Model is where the team checks volume. It makes height, depth, wall mass, and furniture volume easier to discuss than a flat plan alone. This is the view that supports the parts a reference photo cannot explain by itself.

Walk explains the space from the client's point of view. The team can move from the entry to the living room, or look from the kitchen toward the dining area. Even when a client is not comfortable reading plans, they can follow the space as a sequence.
Give Each View One Question Before the Meeting
Using the four views as consultation material does not mean showing every screen. Each view needs one question attached to it. That keeps the meeting from becoming a long product demonstration, and it helps the client understand what they are being asked to decide.
Attach "Is this structure correct?" to Plan. Walls, room names, door positions, and window positions are basic decisions that become expensive to change later.
Attach "Is this how the space will be used?" to Zone. A part of the living room may become a child's play area, a storage-centered zone, or an extension of the dining area.
Attach "Does this height and volume feel right?" to Model. Built-in storage, partition walls, and upper cabinets are easier to judge when the client can see their mass.
Attach "How does it look along this route?" to Walk. When the team shows the screen in the order the client would actually move through the home, the explanation becomes much easier to follow.
Screen Checkpoints Before The Meeting
Separating the frequently used controls into three areas reduces the time spent choosing the right screen for the meeting.

| No. | Area | What To Check Before The Meeting | How To Use It In The Meeting |
|---|---|---|---|
| 1 | Surface tabs | Choose the point of view to show: Plan, Zone, Model, or Walk. | Ask the client one question at a time. |
| 2 | View condition toolbar | Turn plan, furniture, dimensions, and display conditions on or off. | Remove distracting information and leave only the criteria needed for the discussion. |
| 3 | Bottom tool mode bar | Switch selection, movement, and display modes for the consultation scene. | Reduce awkward screen handling while the client is watching. |
The Client Screen and the Internal Review Screen Are Not Always the Same
When preparing consultation material, it helps to separate internal review screens from client-facing screens. The internal screen often needs more information. The client-facing screen usually works better when it shows less.
For example, Plan can show detailed dimensions and wall conditions. But at the first meeting, it is often better to leave only the structure that needs confirmation that day. Zone is similar. Internally, the team may review every room name and area. In the meeting, it is better to show only the zones connected to the client's daily life.
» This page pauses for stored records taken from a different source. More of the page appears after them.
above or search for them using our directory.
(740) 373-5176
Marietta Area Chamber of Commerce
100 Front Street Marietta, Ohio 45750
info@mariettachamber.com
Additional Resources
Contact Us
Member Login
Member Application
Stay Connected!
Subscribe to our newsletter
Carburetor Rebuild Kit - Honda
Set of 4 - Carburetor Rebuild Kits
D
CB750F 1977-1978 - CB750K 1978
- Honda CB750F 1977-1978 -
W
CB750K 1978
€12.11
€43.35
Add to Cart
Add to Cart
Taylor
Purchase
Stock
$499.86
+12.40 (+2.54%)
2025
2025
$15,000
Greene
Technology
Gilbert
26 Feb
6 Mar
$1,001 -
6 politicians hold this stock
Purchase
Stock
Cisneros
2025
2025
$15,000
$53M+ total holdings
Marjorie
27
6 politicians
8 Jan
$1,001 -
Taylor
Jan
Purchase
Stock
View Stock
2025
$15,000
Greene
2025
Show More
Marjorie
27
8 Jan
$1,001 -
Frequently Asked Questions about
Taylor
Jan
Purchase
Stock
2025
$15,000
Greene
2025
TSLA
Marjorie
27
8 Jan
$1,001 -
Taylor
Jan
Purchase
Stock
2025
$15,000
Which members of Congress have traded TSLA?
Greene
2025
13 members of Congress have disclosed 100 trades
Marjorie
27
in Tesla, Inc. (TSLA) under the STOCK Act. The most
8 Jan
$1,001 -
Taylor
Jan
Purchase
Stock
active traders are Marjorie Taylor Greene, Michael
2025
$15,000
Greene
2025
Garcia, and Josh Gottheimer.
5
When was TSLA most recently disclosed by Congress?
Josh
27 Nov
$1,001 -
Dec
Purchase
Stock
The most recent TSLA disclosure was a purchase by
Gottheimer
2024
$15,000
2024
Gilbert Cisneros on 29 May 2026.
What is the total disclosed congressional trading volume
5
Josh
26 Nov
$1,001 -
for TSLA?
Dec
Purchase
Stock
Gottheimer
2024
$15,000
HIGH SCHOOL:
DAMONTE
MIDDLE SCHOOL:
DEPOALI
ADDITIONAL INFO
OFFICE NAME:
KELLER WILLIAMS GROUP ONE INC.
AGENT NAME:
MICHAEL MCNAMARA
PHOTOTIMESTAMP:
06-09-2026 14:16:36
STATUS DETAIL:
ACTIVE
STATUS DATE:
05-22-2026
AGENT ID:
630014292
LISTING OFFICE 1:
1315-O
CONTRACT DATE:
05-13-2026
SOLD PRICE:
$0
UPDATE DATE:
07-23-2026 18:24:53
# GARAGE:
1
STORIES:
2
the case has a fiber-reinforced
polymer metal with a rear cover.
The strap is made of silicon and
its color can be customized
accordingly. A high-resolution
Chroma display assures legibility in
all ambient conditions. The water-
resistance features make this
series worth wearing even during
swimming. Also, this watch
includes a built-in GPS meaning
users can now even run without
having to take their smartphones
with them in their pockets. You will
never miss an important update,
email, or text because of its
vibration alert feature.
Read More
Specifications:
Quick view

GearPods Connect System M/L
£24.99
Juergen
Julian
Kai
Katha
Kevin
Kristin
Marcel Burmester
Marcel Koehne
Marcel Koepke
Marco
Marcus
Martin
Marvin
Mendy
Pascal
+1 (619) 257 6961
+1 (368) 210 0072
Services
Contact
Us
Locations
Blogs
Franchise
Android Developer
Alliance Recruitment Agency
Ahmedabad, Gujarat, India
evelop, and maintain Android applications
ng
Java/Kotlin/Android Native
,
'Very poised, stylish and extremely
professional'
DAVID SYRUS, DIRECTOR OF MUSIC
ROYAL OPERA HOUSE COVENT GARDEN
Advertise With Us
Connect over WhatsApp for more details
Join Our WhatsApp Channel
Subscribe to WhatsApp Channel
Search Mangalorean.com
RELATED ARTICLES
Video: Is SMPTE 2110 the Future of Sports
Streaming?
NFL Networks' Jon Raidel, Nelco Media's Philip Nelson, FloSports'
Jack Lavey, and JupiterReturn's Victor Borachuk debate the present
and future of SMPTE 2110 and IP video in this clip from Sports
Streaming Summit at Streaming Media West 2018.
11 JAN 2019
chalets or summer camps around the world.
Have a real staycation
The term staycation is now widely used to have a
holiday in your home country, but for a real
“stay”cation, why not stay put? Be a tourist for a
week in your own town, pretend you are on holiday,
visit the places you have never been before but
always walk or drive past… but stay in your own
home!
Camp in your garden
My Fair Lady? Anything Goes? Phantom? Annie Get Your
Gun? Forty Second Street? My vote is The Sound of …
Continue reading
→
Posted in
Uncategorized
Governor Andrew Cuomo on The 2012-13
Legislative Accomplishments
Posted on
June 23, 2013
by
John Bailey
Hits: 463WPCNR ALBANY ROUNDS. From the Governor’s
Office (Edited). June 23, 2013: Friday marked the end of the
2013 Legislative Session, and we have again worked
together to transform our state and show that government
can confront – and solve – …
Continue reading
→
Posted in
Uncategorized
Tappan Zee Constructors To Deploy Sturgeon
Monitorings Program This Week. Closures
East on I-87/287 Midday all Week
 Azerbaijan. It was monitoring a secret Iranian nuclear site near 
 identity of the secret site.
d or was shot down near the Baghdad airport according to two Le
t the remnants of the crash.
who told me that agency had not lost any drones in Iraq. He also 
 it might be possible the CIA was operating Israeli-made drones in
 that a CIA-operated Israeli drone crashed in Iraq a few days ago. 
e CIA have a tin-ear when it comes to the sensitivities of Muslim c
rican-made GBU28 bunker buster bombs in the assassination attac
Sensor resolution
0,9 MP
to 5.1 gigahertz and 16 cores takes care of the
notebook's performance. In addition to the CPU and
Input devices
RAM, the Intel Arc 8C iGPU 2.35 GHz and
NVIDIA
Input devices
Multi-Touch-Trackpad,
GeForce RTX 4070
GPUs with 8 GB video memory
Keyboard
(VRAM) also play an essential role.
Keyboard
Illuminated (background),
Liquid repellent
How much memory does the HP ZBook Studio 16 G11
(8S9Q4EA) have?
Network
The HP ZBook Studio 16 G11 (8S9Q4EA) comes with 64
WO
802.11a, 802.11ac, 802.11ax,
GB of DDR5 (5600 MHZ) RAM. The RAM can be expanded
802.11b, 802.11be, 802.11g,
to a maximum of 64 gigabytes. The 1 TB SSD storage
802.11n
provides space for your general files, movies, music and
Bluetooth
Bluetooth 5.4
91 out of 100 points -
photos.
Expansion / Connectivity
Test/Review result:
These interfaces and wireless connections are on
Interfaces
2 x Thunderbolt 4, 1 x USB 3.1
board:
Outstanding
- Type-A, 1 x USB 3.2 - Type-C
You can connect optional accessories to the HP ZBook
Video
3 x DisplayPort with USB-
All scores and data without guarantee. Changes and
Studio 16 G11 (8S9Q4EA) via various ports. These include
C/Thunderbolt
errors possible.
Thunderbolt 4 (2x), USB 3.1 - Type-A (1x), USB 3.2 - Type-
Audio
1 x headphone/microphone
| View | What To Check Internally | What To Show The Client |
|---|---|---|
| Plan | Plan basis, walls, door and window positions | The structure that needs confirmation today |
| Zone | Spatial divisions, room names, area basis | Zones connected to daily life |
| Model | Model errors, height, volume | Spatial feeling that a flat plan cannot explain |
| Walk | Route and sightline flow | Scenes the client will actually experience |
With this separation, the team can show INBOT Studio screens without making the meeting feel like a software demo. The screen is not the main character. It is supporting material that helps the client understand the decision in front of them.
What It Means To Use INBOT Studio For Consultation Material
Using INBOT Studio for consultation material does not mean turning every meeting into a 3D presentation. It is closer to the opposite. The team uploads a floor plan, uses the AI-generated initial 3D model as a basis, and chooses only the screens worth showing.
Plan aligns the structure. Zone separates use. Model checks volume. Walk explains the space from the client's eye level. When that order is clear, the meeting becomes a process for judging the space, not an introduction to features. Clients can say more than "it looks good," and the team can find the points that need another design or estimate check more quickly.